Ребята рассмеялись на это. Ни Мэт, ни Скотт не хотели продолжать этот разговор.
– А я пошел на войну, чтобы на мир посмотреть, – нарушил молчание Огаст, не обращаясь ни к кому конкретно. – Я родом из маленькой деревни и никогда из нее не выбирался. Все, что я видел, – это поля, овцы, куры и коровы. Денег у моей семьи немного, так что это был единственный способ хоть как-то сбежать оттуда и попутешествовать. Поэтому я и записался на фронт.
– И что? Как тебе Франция? – спросил кто-то из ребят. – Правда же, красивая страна!
Все рассмеялись. Все они находились во Франции каких-то пару дней и ничего не видели, кроме лагеря и бесконечных лабиринтов окопов, окруженных бескрайними, черными от грязи полями, изуродованными воронками от бомб.
– Именно так я себе все и представлял, – со смехом ответил Огаст. – Жду не дождусь, когда нам подадут сыр и вино. А что? Это всяко лучше, чем тухнуть в той глуши, откуда я родом. Здесь я хотя бы чувствую, что мы на передовой. Именно про нас будут писать газеты и говорить по радио. Про наши бои и подвиги.
– Ага. Если нас не прибьет следующей бомбой, летящей с неба, – пробурчал Скотт.
– Разве вы не чувствуете себя героями, парни? Воинами-освободителями Европы? – вдохновленно спросил Огаст.
– Я себя так пока не чувствую, – отозвался Чарли.
– Какими героями? – ответил Скотт. – Я чувствую, что нас собрали из того, что оставалось, и кинули в эту мясорубку. Нас, неопытных, молодых и глупых. Что, по сути, мы можем здесь сделать? Я первый раз в жизни взял в руки винтовку всего три недели назад в учебном лагере.

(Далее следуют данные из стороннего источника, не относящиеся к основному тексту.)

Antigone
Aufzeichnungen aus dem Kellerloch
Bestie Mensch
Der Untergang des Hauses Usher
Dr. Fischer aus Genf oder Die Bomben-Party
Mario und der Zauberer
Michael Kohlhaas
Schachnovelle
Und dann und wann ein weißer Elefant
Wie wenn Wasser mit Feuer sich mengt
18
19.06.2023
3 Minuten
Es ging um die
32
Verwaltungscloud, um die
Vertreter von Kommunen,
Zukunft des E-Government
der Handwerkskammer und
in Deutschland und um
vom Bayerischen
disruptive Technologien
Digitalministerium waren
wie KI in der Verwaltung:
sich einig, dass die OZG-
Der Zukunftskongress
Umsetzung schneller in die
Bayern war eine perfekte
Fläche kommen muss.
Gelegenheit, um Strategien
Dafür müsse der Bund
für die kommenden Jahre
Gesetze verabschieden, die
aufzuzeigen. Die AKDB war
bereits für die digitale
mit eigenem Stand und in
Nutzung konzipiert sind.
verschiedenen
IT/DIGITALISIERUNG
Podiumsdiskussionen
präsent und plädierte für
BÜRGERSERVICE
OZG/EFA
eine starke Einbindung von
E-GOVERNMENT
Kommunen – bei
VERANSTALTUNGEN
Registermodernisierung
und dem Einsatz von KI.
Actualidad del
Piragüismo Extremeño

Какую пользу я могу принести?
– Скотт, войны выигрываются не конкретными солдатами, а армиями. – Чарли снял очки и начал их протирать. – Ты часть нашей сильной армии, как и мы все. Вместе мы сила, которая уже может что-то сделать. Что-то значимое для истории.
– Ага. Скажи это тем парням, которые погибли сегодня. Вот они успели значимых дел наделать.

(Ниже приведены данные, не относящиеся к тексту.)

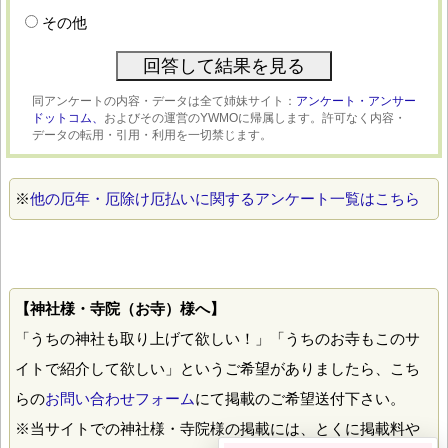
その他
同アンケートの内容・データは全て姉妹サイト：
アンケート・アンサー
ドットコム、
およびその運営のYWMOに帰属します。許可なく内容・
データの転用・引用・利用を一切禁じます。
※
他の厄年・厄除け厄払いに関するアンケート一覧はこちら
【神社様・寺院（お寺）様へ】
「うちの神社も取り上げて欲しい！」「うちのお寺もこのサ
イトで紹介して欲しい」というご希望がありましたら、こち
らの
お問い合わせフォーム
にて掲載のご希望送付下さい。
※当サイトでの神社様・寺院様の掲載には、とくに掲載料や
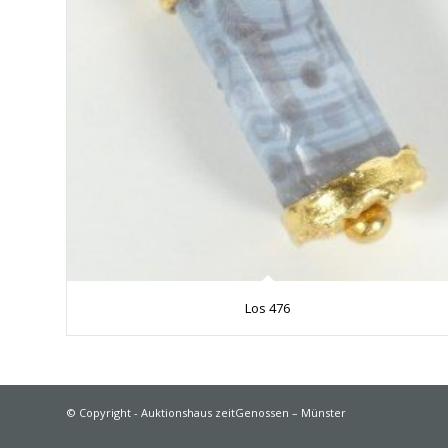
Los 476
© Copyright - Auktionshaus zeitGenossen – Münster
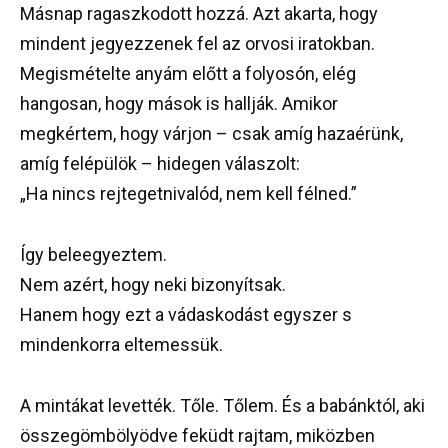
Másnap ragaszkodott hozzá. Azt akarta, hogy
mindent jegyezzenek fel az orvosi iratokban.
Megismételte anyám előtt a folyosón, elég
hangosan, hogy mások is hallják. Amikor
megkértem, hogy várjon – csak amíg hazaérünk,
amíg felépülök – hidegen válaszolt:
„Ha nincs rejtegetnivalód, nem kell félned.”
Így beleegyeztem.
Nem azért, hogy neki bizonyítsak.
Hanem hogy ezt a vádaskodást egyszer s
mindenkorra eltemessük.
A mintákat levették. Tőle. Tőlem. És a babánktól, aki
összegömbölyödve feküdt rajtam, miközben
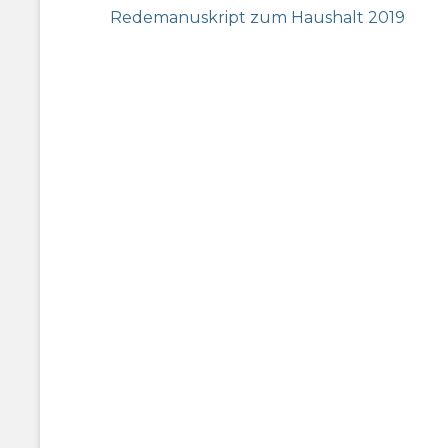
Previous
Redemanuskript zum Haushalt 2019
post:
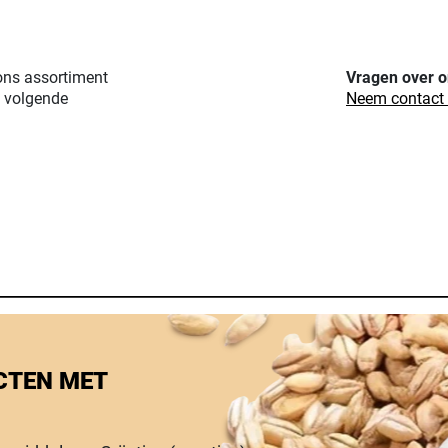
ons assortiment
Vragen over o
e volgende
Neem contact o
CTEN MET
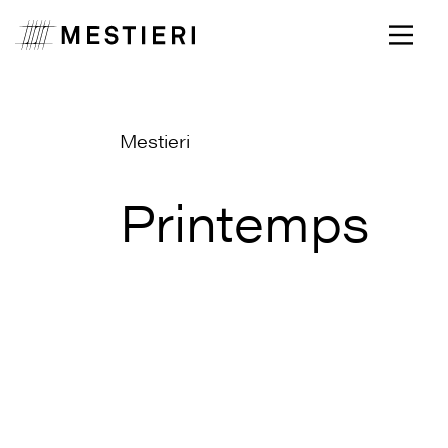
Mestieri
Printemps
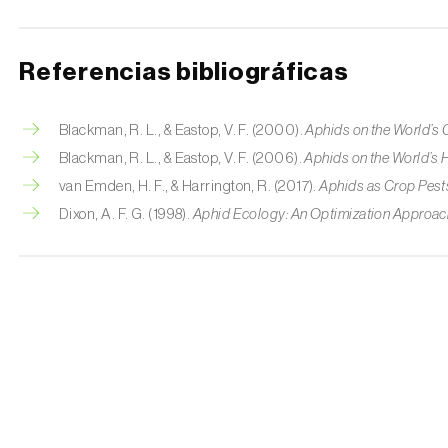
Referencias bibliográficas
Blackman, R. L., & Eastop, V. F. (2000).
Aphids on the World’s 
Blackman, R. L., & Eastop, V. F. (2006).
Aphids on the World’s
van Emden, H. F., & Harrington, R. (2017).
Aphids as Crop Pest
Dixon, A. F. G. (1998).
Aphid Ecology: An Optimization Approac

– Ладно, хватит об этом, – вмешался Огаст. – У нас есть враг на этой войне, не хватало еще между собой собачиться.
Все поддержали его одобрительными возгласами и шутками.
– Мэт, эй, Мэт. – Скотт подошел к нему и нерешительно потупил взгляд.
– Да?
– Я не хотел ругаться с тобой, – проговорил Скотт. – Я из простой семьи работяг и действительно много чего не знаю. Я вообще, по правде сказать, первый раз вижу живого лорда.

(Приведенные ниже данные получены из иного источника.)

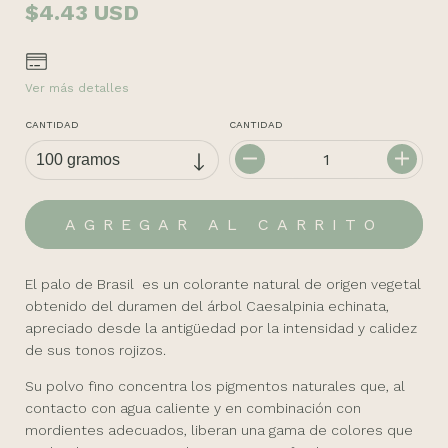
$4.43 USD
Ver más detalles
CANTIDAD
CANTIDAD
El palo de Brasil es un colorante natural de origen vegetal
obtenido del duramen del árbol
Caesalpinia echinata
,
apreciado desde la antigüedad por la intensidad y calidez
de sus tonos rojizos.
Su polvo fino concentra los pigmentos naturales que, al
contacto con agua caliente y en combinación con
mordientes adecuados, liberan una gama de colores que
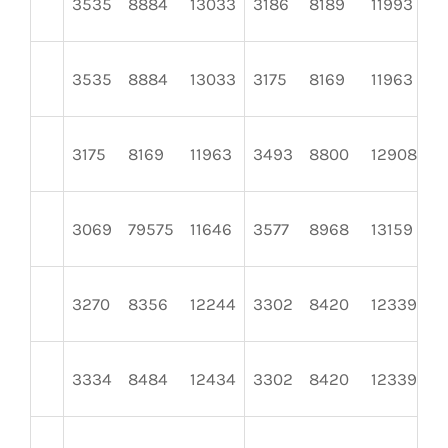
3535
8884
13033
3186
8189
11993
4
3535
8884
13033
3175
8169
11963
4
3175
8169
11963
3493
8800
12908
4
3069
79575
11646
3577
8968
13159
4
3270
8356
12244
3302
8420
12339
4
3334
8484
12434
3302
8420
12339
4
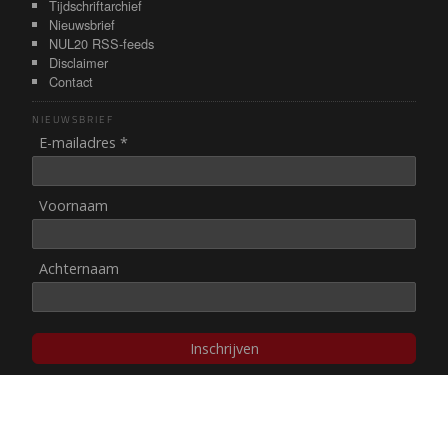
Tijdschriftarchief
Nieuwsbrief
NUL20 RSS-feeds
Disclaimer
Contact
NIEUWSBRIEF
E-mailadres *
Voornaam
Achternaam
Inschrijven
© NUL20, 2002-heden,
auteursrechten/disclaimer
Stichting NUL20 heeft de
ANBI-status
.
Image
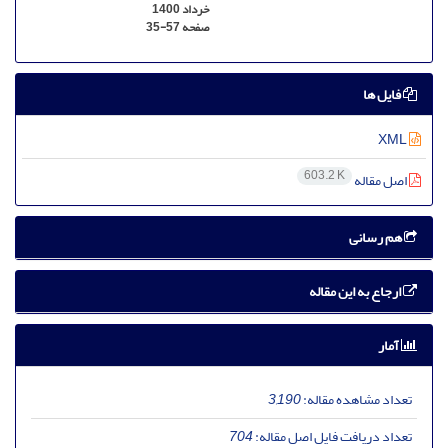
خرداد 1400
صفحه
35-57
فایل ها
XML
603.2 K
اصل مقاله
هم رسانی
ارجاع به این مقاله
آمار
تعداد مشاهده مقاله:
3,190
تعداد دریافت فایل اصل مقاله:
704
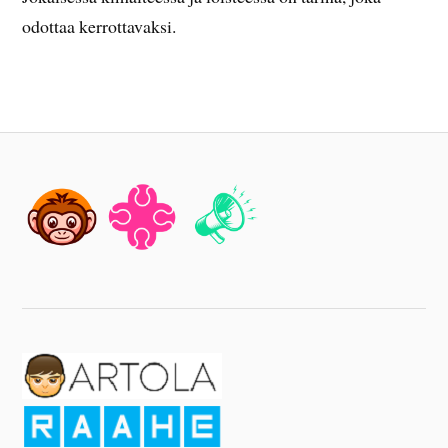
odottaa kerrottavaksi.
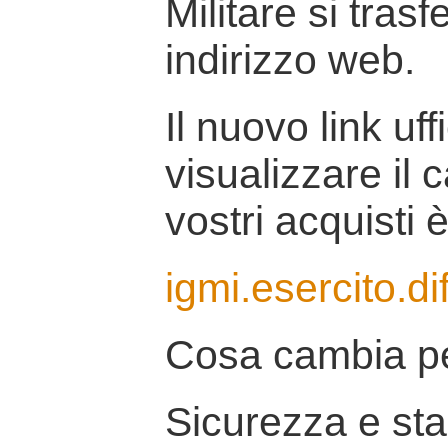
Militare si tras
indirizzo web.
Il nuovo link uff
visualizzare il 
vostri acquisti è
igmi.esercito.di
Cosa cambia pe
Sicurezza e stab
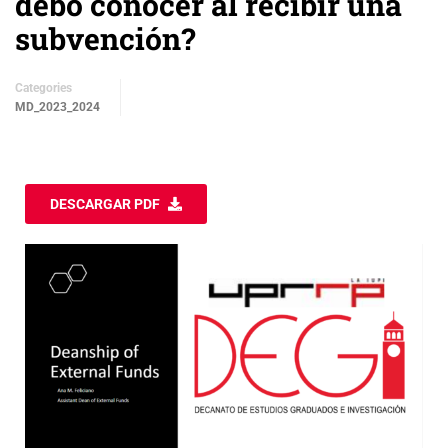
debo conocer al recibir una
subvención?
Categories
MD_2023_2024
DESCARGAR PDF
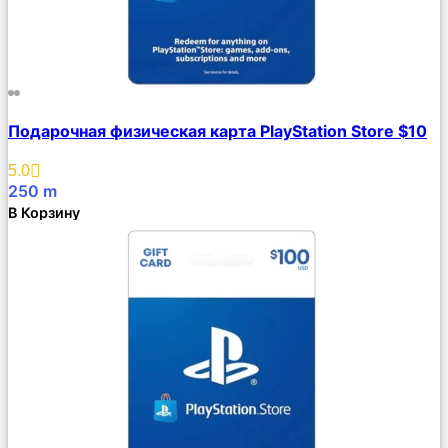
Сравнить
Подарочная физическая карта PlayStation Store $10
Описание
Избранное
5.0
250
m
В Корзину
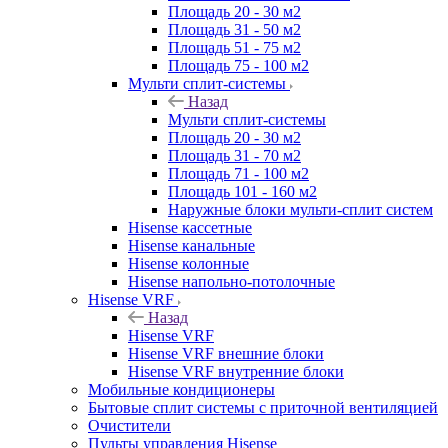
Площадь 20 - 30 м2
Площадь 31 - 50 м2
Площадь 51 - 75 м2
Площадь 75 - 100 м2
Мульти сплит-системы
Назад
Мульти сплит-системы
Площадь 20 - 30 м2
Площадь 31 - 70 м2
Площадь 71 - 100 м2
Площадь 101 - 160 м2
Наружные блоки мульти-сплит систем
Hisense кассетные
Hisense канальные
Hisense колонные
Hisense напольно-потолочные
Hisense VRF
Назад
Hisense VRF
Hisense VRF внешние блоки
Hisense VRF внутренние блоки
Мобильные кондиционеры
Бытовые сплит системы с приточной вентиляцией
Очистители
Пульты управления Hisense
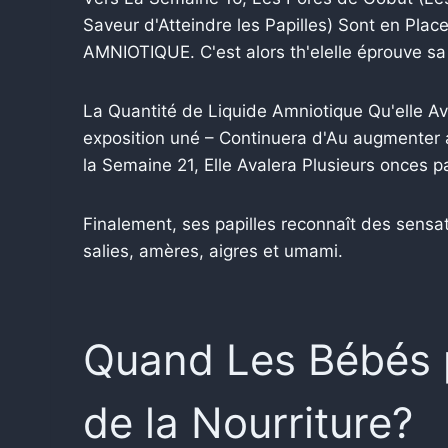
Saveur d'Atteindre les Papilles) Sont en Pla
AMNIOTIQUE. C'est alors th'elelle éprouve sa 
La Quantité de Liquide Amniotique Qu'elle A
exposition uné – Continuera d'Au augmenter
la Semaine 21, Elle Avalera Plusieurs onces pa
Finalement, ses papilles reconnaît des sens
salies, amères, aigres et umami.
Quand Les Bébés 
de la Nourriture?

– Да ладно тебе, тоже мне достижение, – отмахиваясь, сказал Мэт. – Все в порядке, извини ты меня, если я резко высказался о твоем отце. Не хотел никого обидеть.
– Мой отец вообще много говорит. На все есть свое мнение. Я же далек от таких заумных рассуждений о политике, религии или еще о чем-то.
Мэт приобнял его за плечо.
3
Капрал поднялся из оврага, осмотрел лагерь и направился к деревьям, в противоположную сторону. Он шел быстрым шагом и оглядывался проверить, не следит ли кто-нибудь за ним. Капрала звали Джордж Коул. Грубые черты лица на бритой голове, высокий рост и крепкое телосложение придавали ему грозный и даже воинственный вид. На голове длинный и глубокий уродливый шрам, тянущийся от затылка над ухом к левому виску. Костяшки на кулаках в грубых старых затверделых мозолях от частых драк.
Джордж был в окопе, когда начался артиллерийский обстрел, и не вылезал оттуда до самого конца. А когда все закончилось и все побежали помогать раненым, он присоединился к тем, кто относил погибших из лагеря в овраг. Джордж специально помогал именно с убитыми, а не с ранеными, и не вызвался разгребать завалы. Он смекнул еще в окопе, что будет много убитых, у которых при себе наверняка есть какие-то ценные вещи: часы, браслеты, кресты, кольца, может, даже деньги.
И Джордж не ошибся. Когда он с парой других солдат отнес несколько убитых, то намеренно отстал от остальных, когда те возвращались в лагерь за новыми телами. Проверив, что никто не наблюдает за ним, он начал осматривать карманы куртки и брюк первого убитого солдата, которого он только что принес. Длинные пальцы, словно лапки большого паука, шарили по карманам. Не найдя ничего существенного, кроме небольшого сухаря, завернутого в бумагу, и нескольких пустых гильз, Джордж перешел к следующему.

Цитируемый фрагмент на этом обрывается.